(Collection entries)
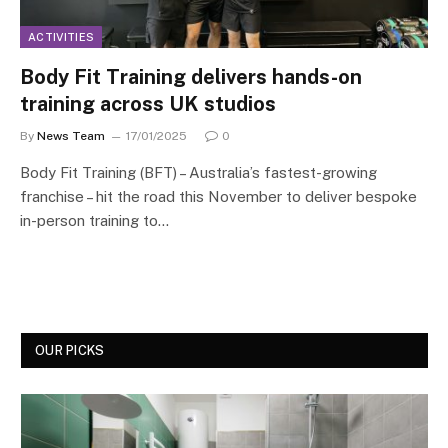
ACTIVITIES
Body Fit Training delivers hands-on
training across UK studios
By
News Team
17/01/2025
0
Body Fit Training (BFT) – Australia’s fastest-growing
franchise – hit the road this November to deliver bespoke
in-person training to…
OUR PICKS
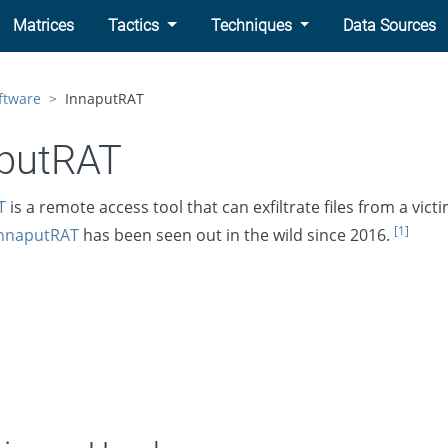
Matrices
Tactics
Techniques
Data Sources
ftware
InnaputRAT
putRAT
T
is a remote access tool that can exfiltrate files from a victi
[1]
nnaputRAT
has been seen out in the wild since 2016.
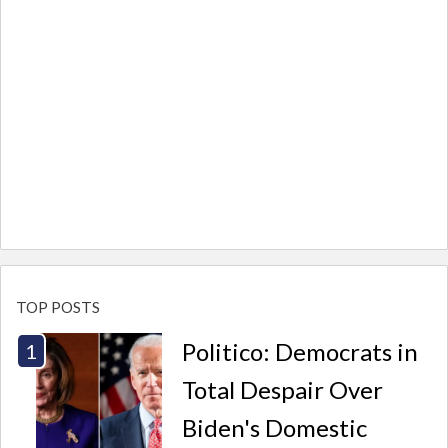
TOP POSTS
Politico: Democrats in
Total Despair Over
Biden's Domestic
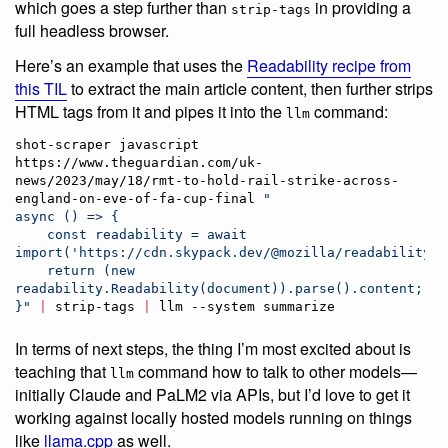
which goes a step further than
in providing a
strip-tags
full headless browser.
Here’s an example that uses the
Readability recipe from
this TIL
to extract the main article content, then further strips
HTML tags from it and pipes it into the
command:
llm
shot-scraper javascript 
https://www.theguardian.com/uk-
news/2023/may/18/rmt-to-hold-rail-strike-across-
england-on-eve-of-fa-cup-final 
"
async () => {
    const readability = await 
import('https://cdn.skypack.dev/@mozilla/readability')
    return (new 
readability.Readability(document)).parse().content;
}
"
|
 strip-tags 
|
 llm --system summarize
In terms of next steps, the thing I’m most excited about is
teaching that
command how to talk to other models—
llm
initially Claude and PaLM2 via APIs, but I’d love to get it
working against locally hosted models running on things
like
llama.cpp
as well.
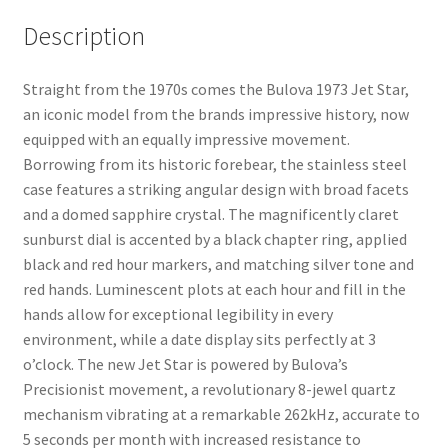
Description
Straight from the 1970s comes the Bulova 1973 Jet Star,
an iconic model from the brands impressive history, now
equipped with an equally impressive movement.
Borrowing from its historic forebear, the stainless steel
case features a striking angular design with broad facets
and a domed sapphire crystal. The magnificently claret
sunburst dial is accented by a black chapter ring, applied
black and red hour markers, and matching silver tone and
red hands. Luminescent plots at each hour and fill in the
hands allow for exceptional legibility in every
environment, while a date display sits perfectly at 3
o’clock. The new Jet Star is powered by Bulova’s
Precisionist movement, a revolutionary 8-jewel quartz
mechanism vibrating at a remarkable 262kHz, accurate to
5 seconds per month with increased resistance to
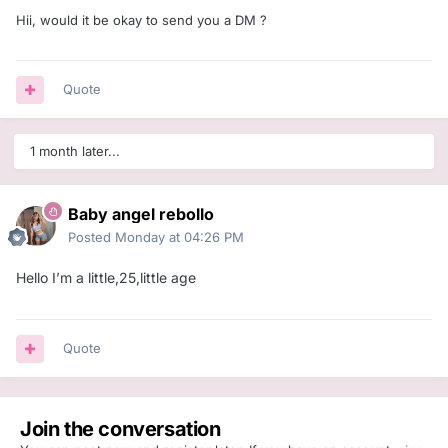
Hii, would it be okay to send you a DM ?
Quote
1 month later...
Baby angel rebollo
Posted
Monday at 04:26 PM
Hello I’m a little,25,little age
Quote
Join the conversation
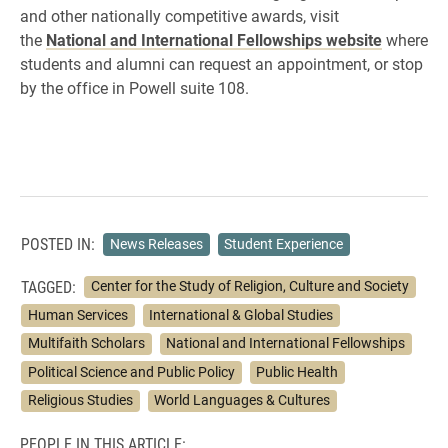
and other nationally competitive awards, visit
the
National and International Fellowships website
where
students and alumni can request an appointment, or stop
by the office in Powell suite 108.
POSTED IN:
News Releases
Student Experience
TAGGED:
Center for the Study of Religion, Culture and Society
Human Services
International & Global Studies
Multifaith Scholars
National and International Fellowships
Political Science and Public Policy
Public Health
Religious Studies
World Languages & Cultures
PEOPLE IN THIS ARTICLE:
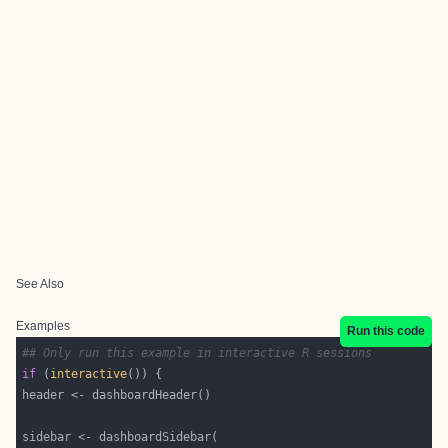
See Also
Examples
Run this code
## Only run this example in interactive R sessions
if
 (
interactive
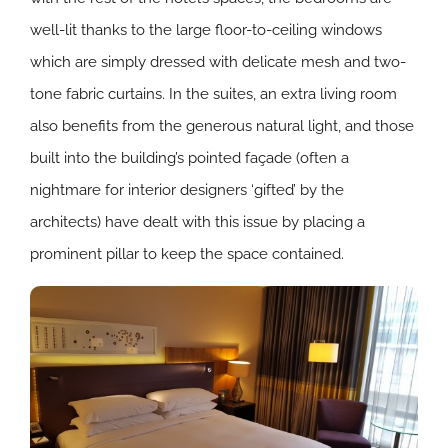
well-lit thanks to the large floor-to-ceiling windows
which are simply dressed with delicate mesh and two-
tone fabric curtains. In the suites, an extra living room
also benefits from the generous natural light, and those
built into the building’s pointed façade (often a
nightmare for interior designers ‘gifted’ by the
architects) have dealt with this issue by placing a
prominent pillar to keep the space contained.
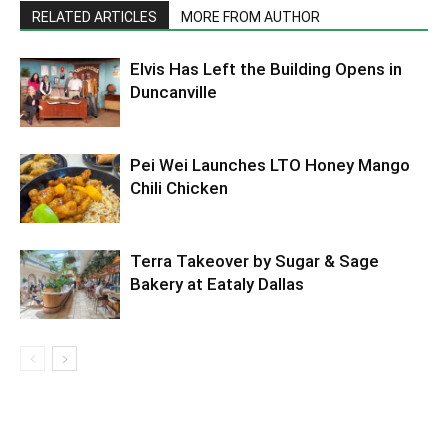
RELATED ARTICLES
MORE FROM AUTHOR
Elvis Has Left the Building Opens in
Duncanville
Pei Wei Launches LTO Honey Mango
Chili Chicken
Terra Takeover by Sugar & Sage
Bakery at Eataly Dallas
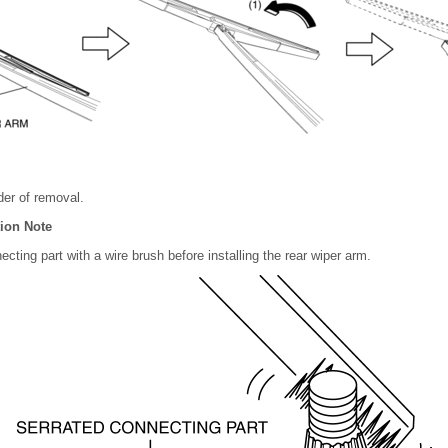
rder of removal.
tion Note
ecting part with a wire brush before installing the rear wiper arm.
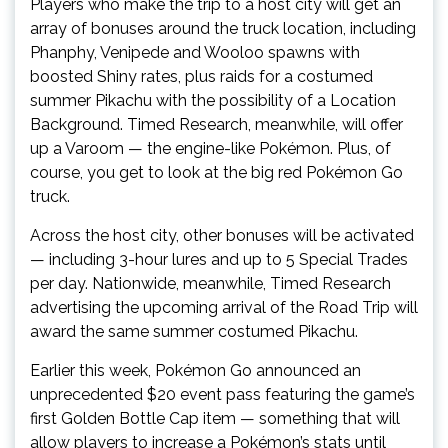
Players who make the trip to a host city will get an
array of bonuses around the truck location, including
Phanphy, Venipede and Wooloo spawns with
boosted Shiny rates, plus raids for a costumed
summer Pikachu with the possibility of a Location
Background. Timed Research, meanwhile, will offer
up a Varoom — the engine-like Pokémon. Plus, of
course, you get to look at the big red Pokémon Go
truck.
Across the host city, other bonuses will be activated
— including 3-hour lures and up to 5 Special Trades
per day. Nationwide, meanwhile, Timed Research
advertising the upcoming arrival of the Road Trip will
award the same summer costumed Pikachu.
Earlier this week, Pokémon Go announced an
unprecedented $20 event pass featuring the game’s
first Golden Bottle Cap item — something that will
allow players to increase a Pokémon’s stats until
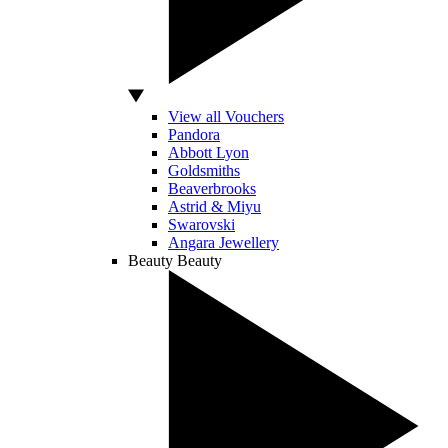
View all Vouchers
Pandora
Abbott Lyon
Goldsmiths
Beaverbrooks
Astrid & Miyu
Swarovski
Angara Jewellery
Beauty
Beauty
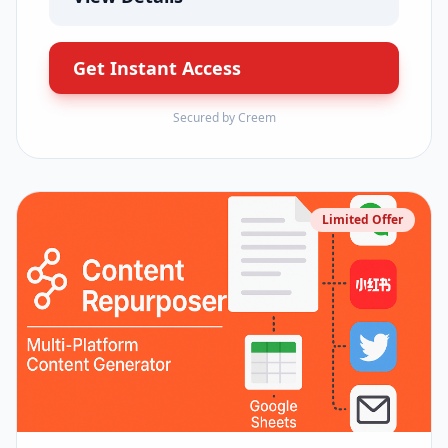
Get Instant Access
Secured by Creem
Limited Offer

Problem to solve
Out of the records above, set down only the lines from the one that contains "const readability = await" through the one that contains "Monday at 04:26 PM", unchanged and without the pictures.

Solution to the problem
    const readability = await 
import('https://cdn.skypack.dev/@mozilla/readability')
    return (new 
readability.Readability(document)).parse().content;
}
"
|
 strip-tags 
|
 llm --system summarize
In terms of next steps, the thing I’m most excited about is
teaching that
command how to talk to other models—
llm
initially Claude and PaLM2 via APIs, but I’d love to get it
working against locally hosted models running on things
like
llama.cpp
as well.
Description
Straight from the 1970s comes the Bulova 1973 Jet Star,
an iconic model from the brands impressive history, now
equipped with an equally impressive movement.
Borrowing from its historic forebear, the stainless steel
case features a striking angular design with broad facets
and a domed sapphire crystal. The magnificently claret
sunburst dial is accented by a black chapter ring, applied
black and red hour markers, and matching silver tone and
red hands. Luminescent plots at each hour and fill in the
hands allow for exceptional legibility in every
environment, while a date display sits perfectly at 3
o’clock. The new Jet Star is powered by Bulova’s
Precisionist movement, a revolutionary 8-jewel quartz
mechanism vibrating at a remarkable 262kHz, accurate to
5 seconds per month with increased resistance to
Hii, would it be okay to send you a DM ?
Quote
1 month later...
Baby angel rebollo
Posted
Monday at 04:26 PM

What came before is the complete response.